I turned the corner unhurriedly and found myself in a packed street, full of people rushing to finish their Christmas shopping so they could get home to the fireside and enjoy time with their families. I spotted a few people who, like myself, preferred strolling to hurrying, enjoying this quite special atmosphere, full of tension and excitement and yet so peaceful. My eyes were drawn to the store windows decorated in countless different ways, looking like toy factories. The pastry stores displayed their finest creations, extravagant gateaux and snow-capped cupcakes. Little plastic figures wandered among the sugar flowers, seeming to represent a miniature version of the activity in the street on the other side of the glass. Even the butcher on the corner had decorated his window, which contained a turkey ready for the oven, with a Father Christmas hat on what had once been its head and its thighs strangely clothed in red and green socks.
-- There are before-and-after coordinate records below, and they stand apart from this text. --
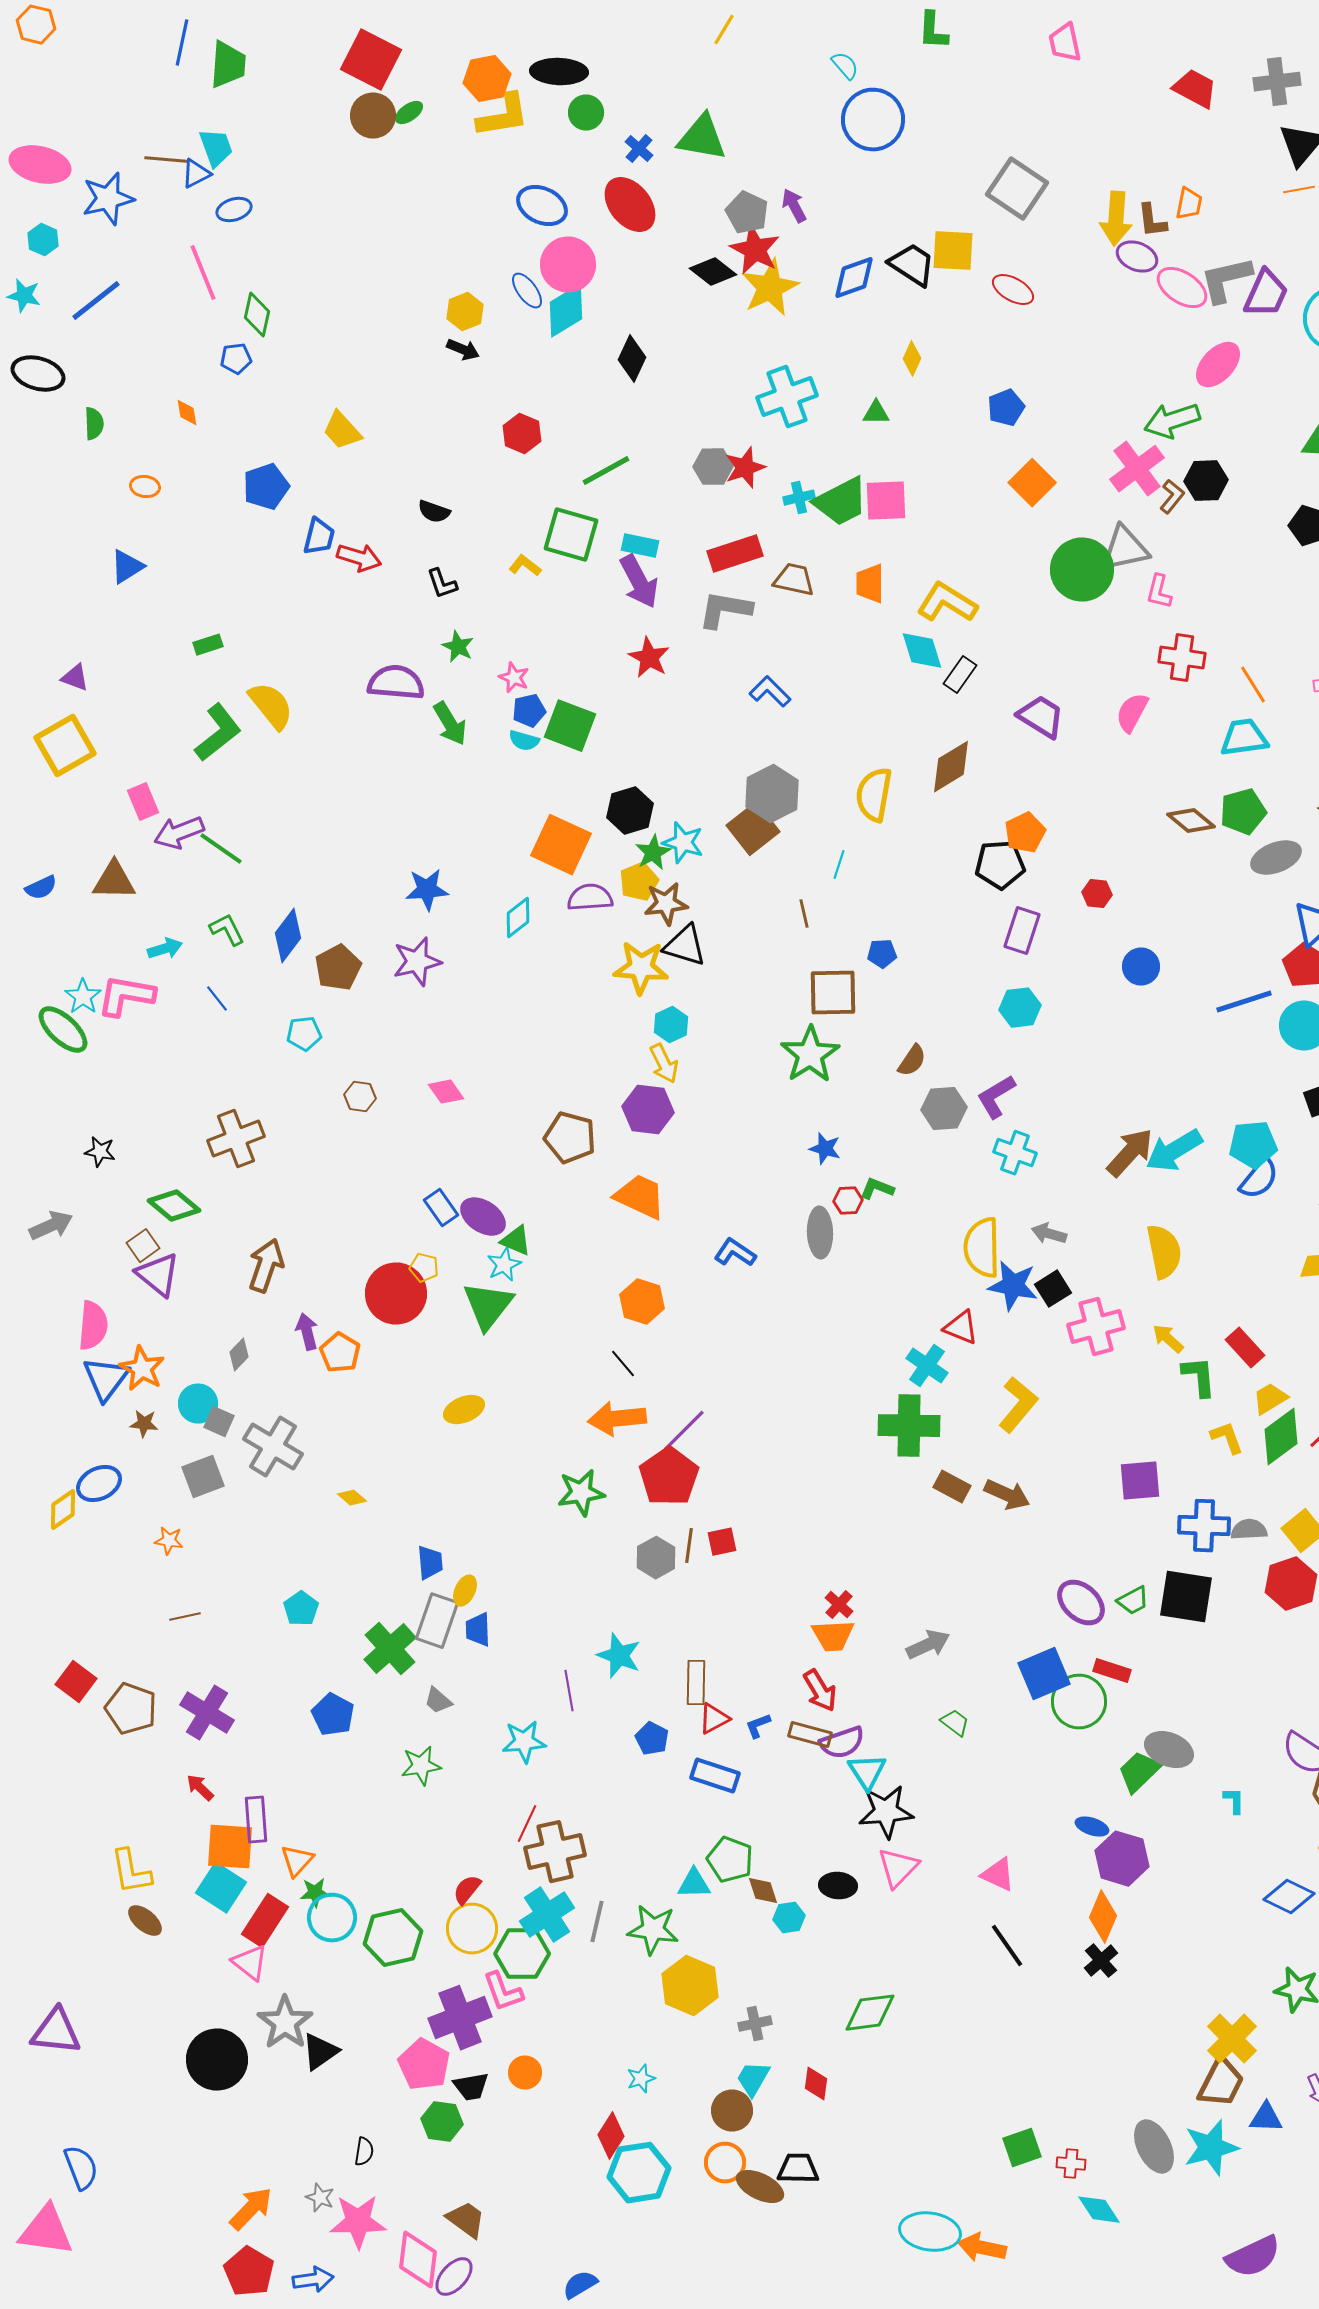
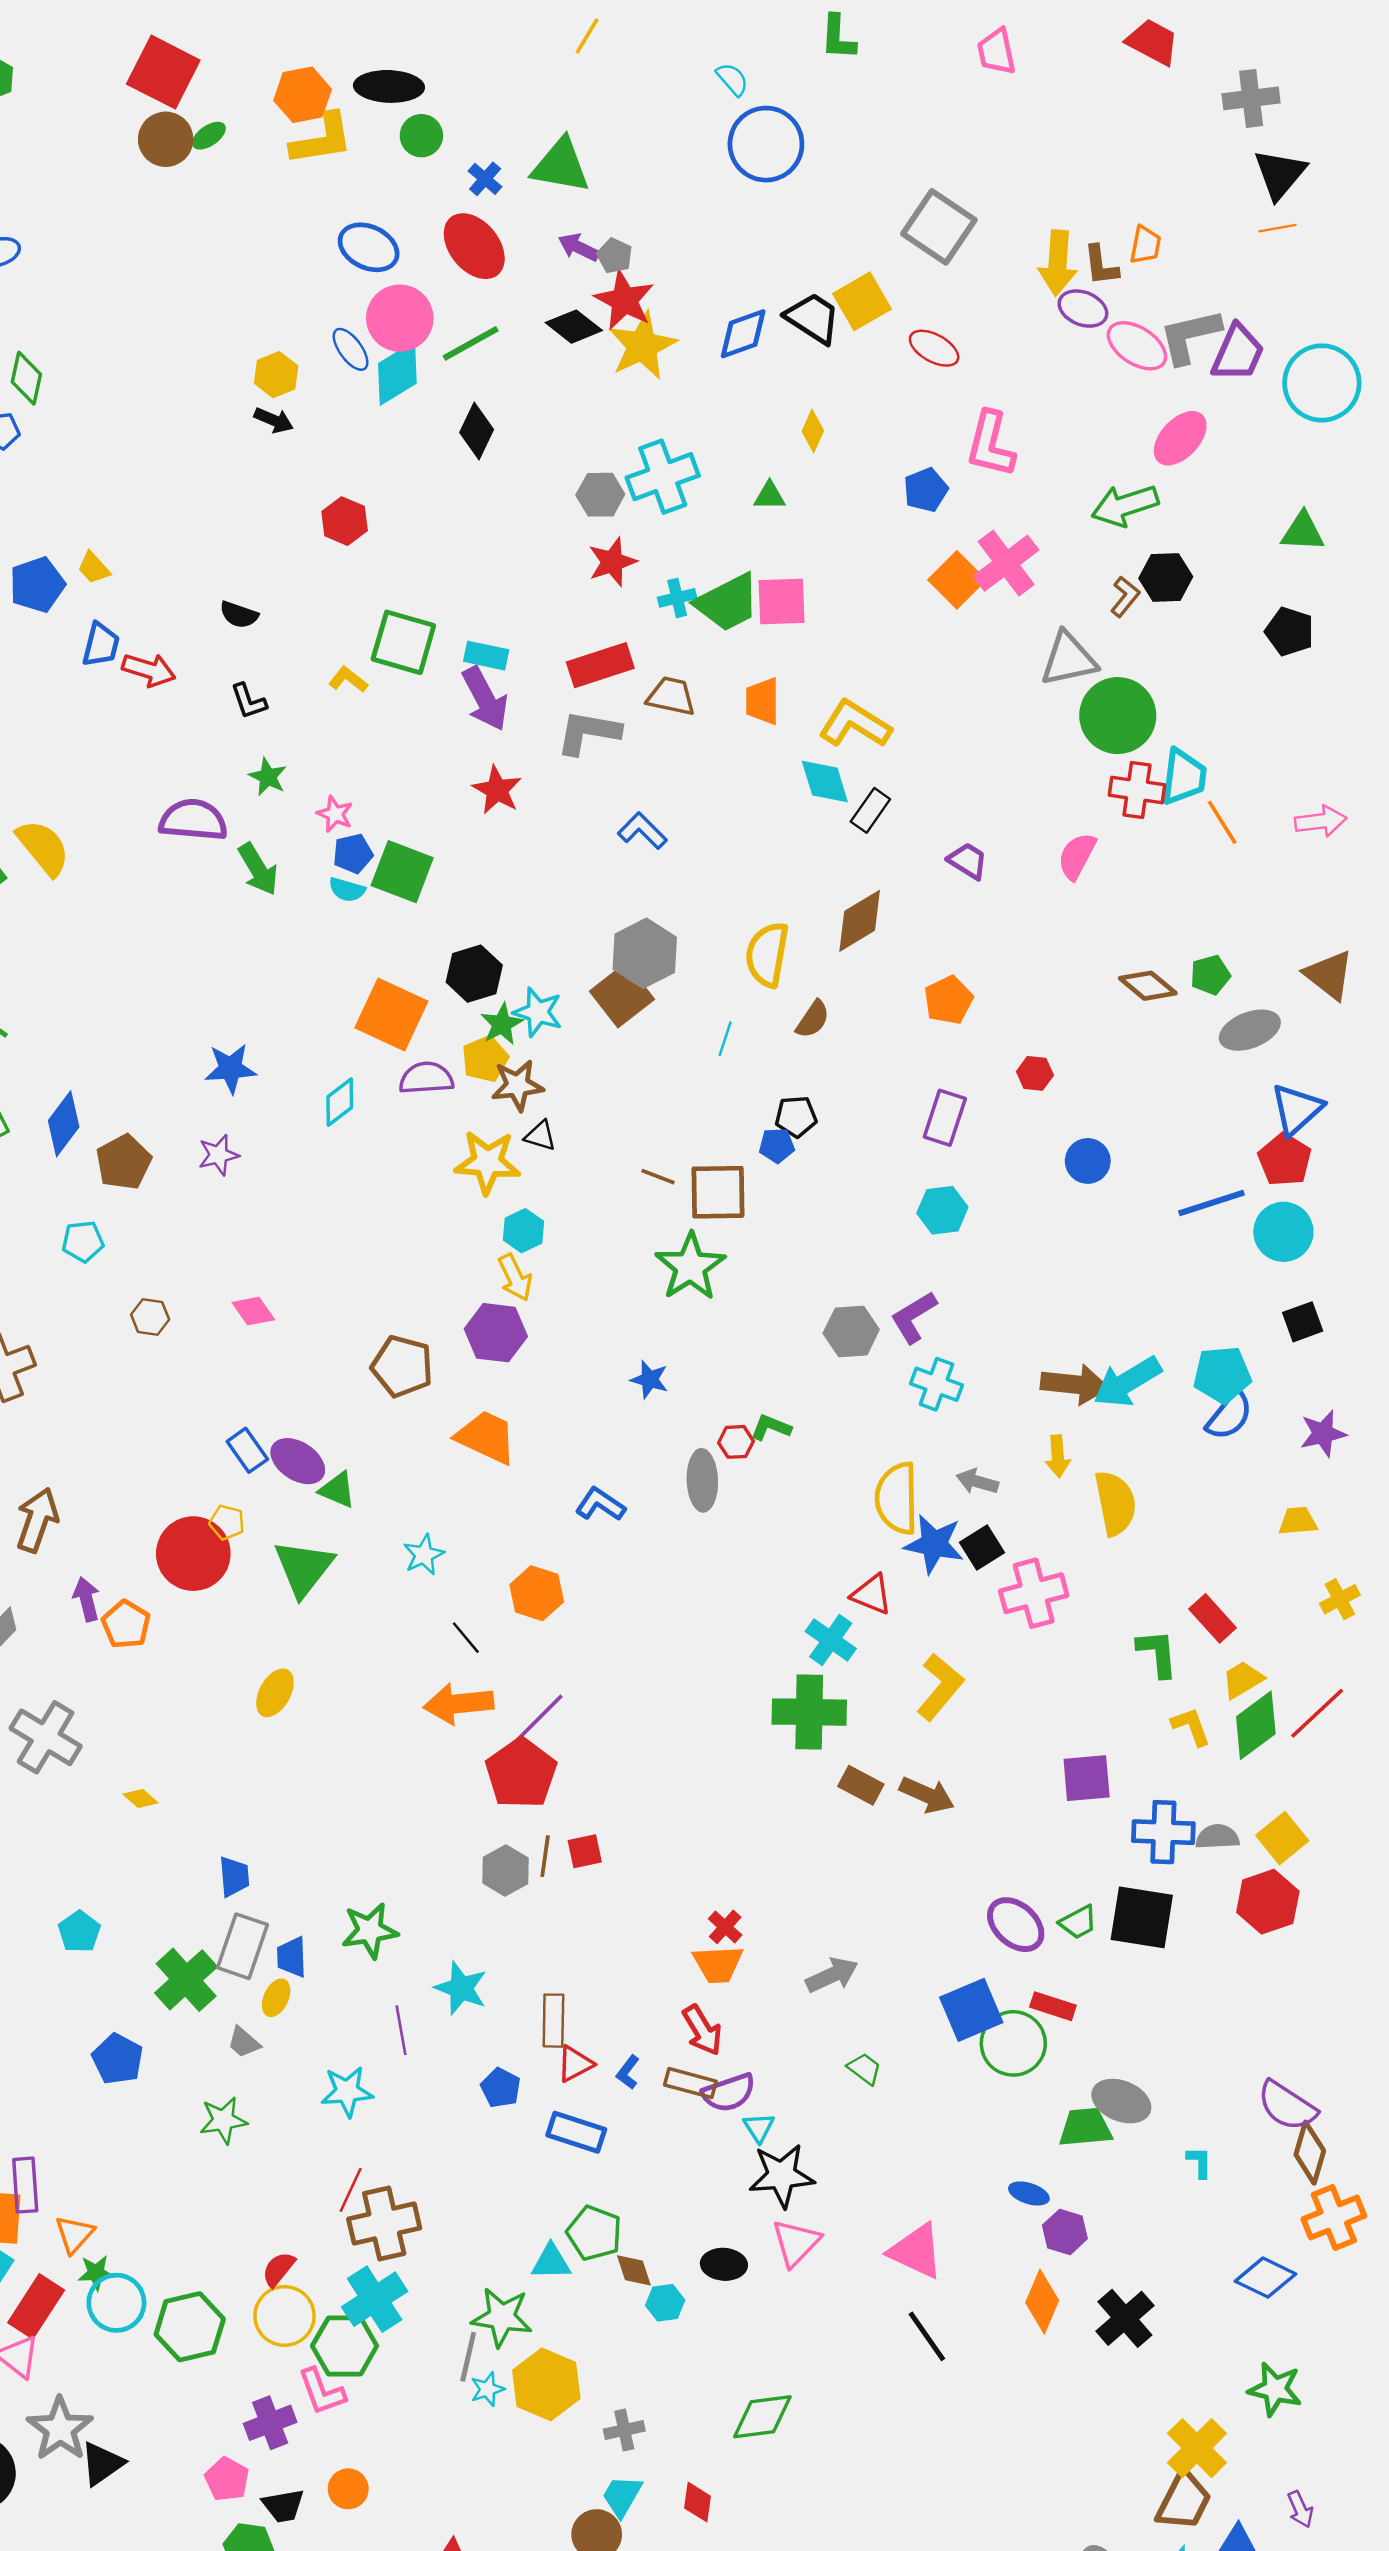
red trapezoid: (1195, 89) -> (1153, 42), moved
purple arrow: (794, 206) -> (579, 247), moved, turned -36
gray pentagon: (747, 213) -> (615, 256), size x0.7
yellow square: (953, 251) -> (862, 301), turned -33
yellow trapezoid: (342, 431) -> (94, 568), moved, size x0.7
gray hexagon: (713, 467) -> (600, 495), moved
pink cross: (1137, 469) -> (1006, 563), moved
green line: (606, 471) -> (471, 343), moved
green circle: (1082, 570) -> (1118, 716), moved
pink L-shape: (1159, 592) -> (990, 444), moved, size x1.6
purple trapezoid: (1041, 717) -> (968, 861), size x0.7
cyan trapezoid: (1244, 738) -> (1184, 777), moved, turned 105
green pentagon: (1243, 812) -> (1210, 975), size x0.7
black pentagon: (1000, 865) -> (796, 1117), moved, size x0.7
brown line: (804, 914) -> (658, 1177), moved, turned -56
black triangle: (685, 946) -> (540, 1136), size x0.6
purple star: (417, 962) -> (218, 1155), size x0.7
brown semicircle: (912, 1061) -> (813, 1019), moved
blue star: (825, 1149) -> (650, 1379), moved
brown arrow: (1130, 1153) -> (1075, 1384), turned 54
cyan star: (504, 1265) -> (424, 1555), moved
orange hexagon: (642, 1302) -> (537, 1593), moved
yellow arrow: (1168, 1339) -> (1058, 1456), moved, turned -136
yellow ellipse: (464, 1410) -> (275, 1693), turned -39
green star: (581, 1493) -> (370, 1931), moved
yellow ellipse: (465, 1591) -> (276, 1998), moved
blue L-shape: (758, 1726) -> (628, 2072), turned -32
cyan triangle: (867, 1772) -> (759, 2127), size x0.7
green trapezoid: (1139, 1772) -> (1085, 2127), turned 39
purple hexagon: (1122, 1859) -> (1065, 2232), size x0.7
pink triangle: (998, 1875) -> (916, 2251), size x1.4
gray line: (597, 1922) -> (468, 2357), moved
black cross: (1101, 1961) -> (1125, 2318), moved, size x1.4
purple cross: (460, 2018) -> (270, 2423), size x0.7
pink pentagon: (424, 2065) -> (227, 2479), size x0.7
cyan star: (641, 2079) -> (487, 2389), moved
I laughed out loud and turned quickly away, shuddering at that weird window display. The air seemed to grow colder, and I looked up to see a white sky promising an imminent snowfall. Everything was illuminated by that strange brightness and sounds were muffled, as if a thick layer of snow already lay over the dark concrete.
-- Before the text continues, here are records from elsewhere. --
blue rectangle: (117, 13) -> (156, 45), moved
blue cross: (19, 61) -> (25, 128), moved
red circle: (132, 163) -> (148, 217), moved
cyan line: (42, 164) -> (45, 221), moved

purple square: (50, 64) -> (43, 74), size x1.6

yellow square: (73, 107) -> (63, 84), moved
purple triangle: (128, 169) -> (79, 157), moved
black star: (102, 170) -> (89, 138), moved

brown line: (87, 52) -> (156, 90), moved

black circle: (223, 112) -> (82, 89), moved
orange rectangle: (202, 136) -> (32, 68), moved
A sudden icy blast of wind tugged at my hair and nearly pulled off my woolly hat. I had the impression that the music in the street was fading and that I was inside a sort of soundless bubble. I could see less and less clearly and it was increasingly cold. I looked for somewhere to shelter from the icy gusts but I could no longer make out anything. I could hardly see my arms stretching out in front of me. Everything was white. Opening my eyes wide and forcing myself to stare ahead, I finally glimpsed a human shape moving in front of me. A person at last! I ventured forward until I reached him. It was the shape of a man, about a head taller than me. Strangely, everything around him seemed lighter, colder, and sharper. The wind had stopped blowing and total silence reigned. My ears were ringing. Time itself seemed to have stopped in that spot. Snowflakes had begun to fall but had stopped a few feet above the ground and seemed to be simply hanging in the air. The white light made them sparkle like thousands of little frosted crystals and they clung to my hair with each step I took towards the man still standing immobile. Only a slight but regular movement of his shoulders indicated that he was not as frozen as the snowflakes surrounding him. The frost cracked under my feet and my breath rose up, a white mist in the sky.

I hesitated for a moment, then slowly reached out my hand and touched the figure’s gray coat. Hair as white as snow hung down over his high collar. My fingers froze, numbed, as they touched the coat and I had a moment of panic as he turned to face me. He did not utter a sound, and his movements seemed so light and fluid that I found myself wondering if he was not really an angel, or else a bird. I then looked straight into his electric blue eyes and everything else ceased to exist. His gaze was so intense that it seemed to sear right through me like an icy burn. I do not know how long I remained there, my eyes fixed on his, incapable of making the slightest movement, but it seemed like an eternity.

When I could bear it no longer, I blinked, and everything disappeared. A thick layer of snow was now lying on the pavement; the sky had lost its brightness and was gray rather than white. The image of those blue eyes was printed on my retina, like when you look too long at a dazzling light, and my ears seemed to have unblocked and were no longer ringing. Music was once again playing all around me and I was being jostled by passers-by, increasingly frantic and tired. I moved my fingers, and the circulation began to creep back into them. An old man, seeing me inert and staring into space, came up to me slowly. “Are you alright, Miss? You look as if you’ve seen a ghost.” His voice seemed to reach me from a distance. The smell of roast chestnuts hung in the air, wafted by the far-off singing of a choir in the street. They all looked like Eskimos, muffled up like that. I was hot. “Yes, I’m fine...” Better than fine, in fact.